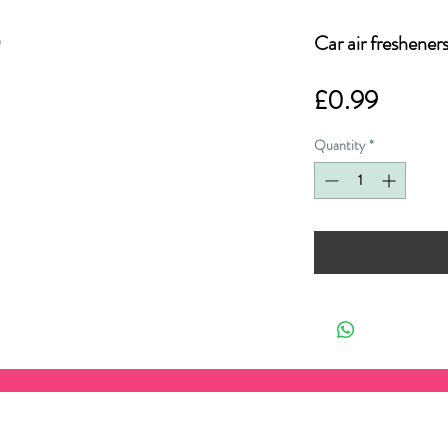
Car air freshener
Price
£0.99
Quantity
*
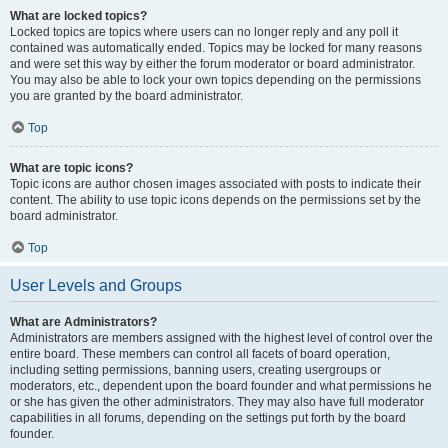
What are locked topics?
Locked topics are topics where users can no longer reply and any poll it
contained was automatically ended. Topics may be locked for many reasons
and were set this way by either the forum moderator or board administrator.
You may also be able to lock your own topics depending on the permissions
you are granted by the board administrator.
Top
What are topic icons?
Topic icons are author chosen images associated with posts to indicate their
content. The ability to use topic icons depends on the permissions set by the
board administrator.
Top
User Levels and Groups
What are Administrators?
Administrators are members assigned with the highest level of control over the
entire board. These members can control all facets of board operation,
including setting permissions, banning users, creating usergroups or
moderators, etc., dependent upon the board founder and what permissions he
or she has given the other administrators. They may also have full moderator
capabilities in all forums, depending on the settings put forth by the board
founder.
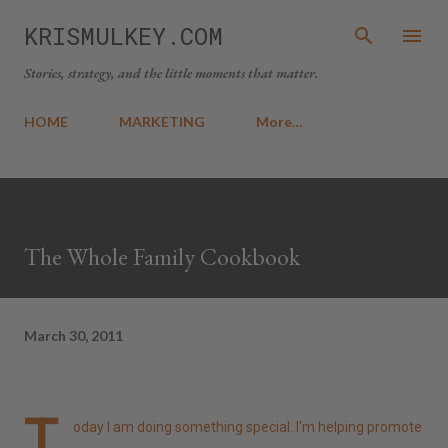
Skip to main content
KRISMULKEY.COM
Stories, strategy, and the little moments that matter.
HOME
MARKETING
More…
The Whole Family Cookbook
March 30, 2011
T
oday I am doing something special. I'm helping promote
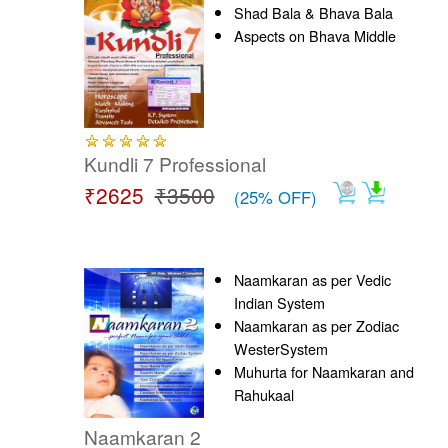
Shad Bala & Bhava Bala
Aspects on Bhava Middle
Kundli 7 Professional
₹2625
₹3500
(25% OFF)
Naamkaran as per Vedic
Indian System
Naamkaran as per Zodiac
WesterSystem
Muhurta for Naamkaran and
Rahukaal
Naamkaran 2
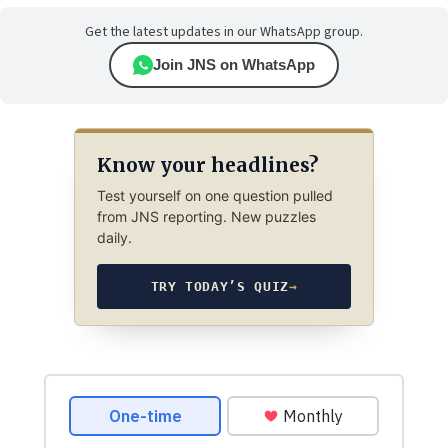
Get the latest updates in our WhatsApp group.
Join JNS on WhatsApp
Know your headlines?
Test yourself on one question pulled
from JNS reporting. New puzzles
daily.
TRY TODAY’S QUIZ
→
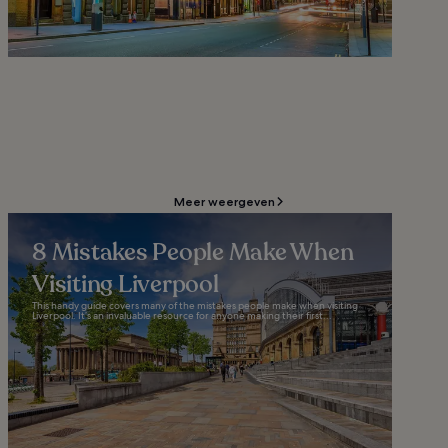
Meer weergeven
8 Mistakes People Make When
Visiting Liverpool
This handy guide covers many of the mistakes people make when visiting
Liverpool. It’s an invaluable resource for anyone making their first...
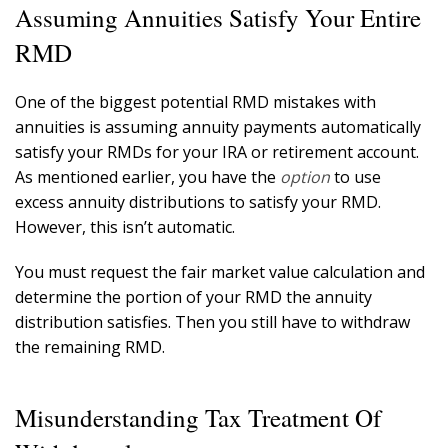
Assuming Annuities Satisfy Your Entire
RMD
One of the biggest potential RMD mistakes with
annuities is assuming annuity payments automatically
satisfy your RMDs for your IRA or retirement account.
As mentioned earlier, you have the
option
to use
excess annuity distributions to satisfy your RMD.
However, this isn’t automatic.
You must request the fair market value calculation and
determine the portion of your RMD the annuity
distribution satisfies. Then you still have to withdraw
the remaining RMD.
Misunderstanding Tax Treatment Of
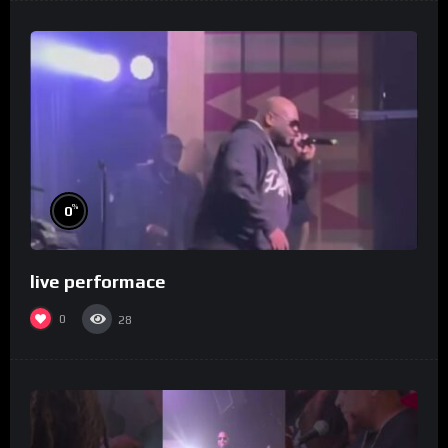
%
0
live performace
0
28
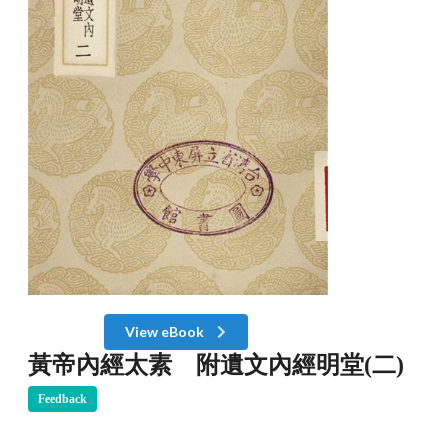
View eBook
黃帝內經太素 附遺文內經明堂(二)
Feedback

++++++++++++++++++++

> [TRY IT]:
Look above for the line with "from JNS reporting. New puzzles", then give again exactly every line from there through the line with "annuities is assuming", skipping the pictures.

> [RESPONSE TO THIS TASK]:
from JNS reporting. New puzzles
daily.
TRY TODAY’S QUIZ
→
Meer weergeven
8 Mistakes People Make When
Visiting Liverpool
This handy guide covers many of the mistakes people make when visiting
Liverpool. It’s an invaluable resource for anyone making their first...
Assuming Annuities Satisfy Your Entire
RMD
One of the biggest potential RMD mistakes with
annuities is assuming annuity payments automatically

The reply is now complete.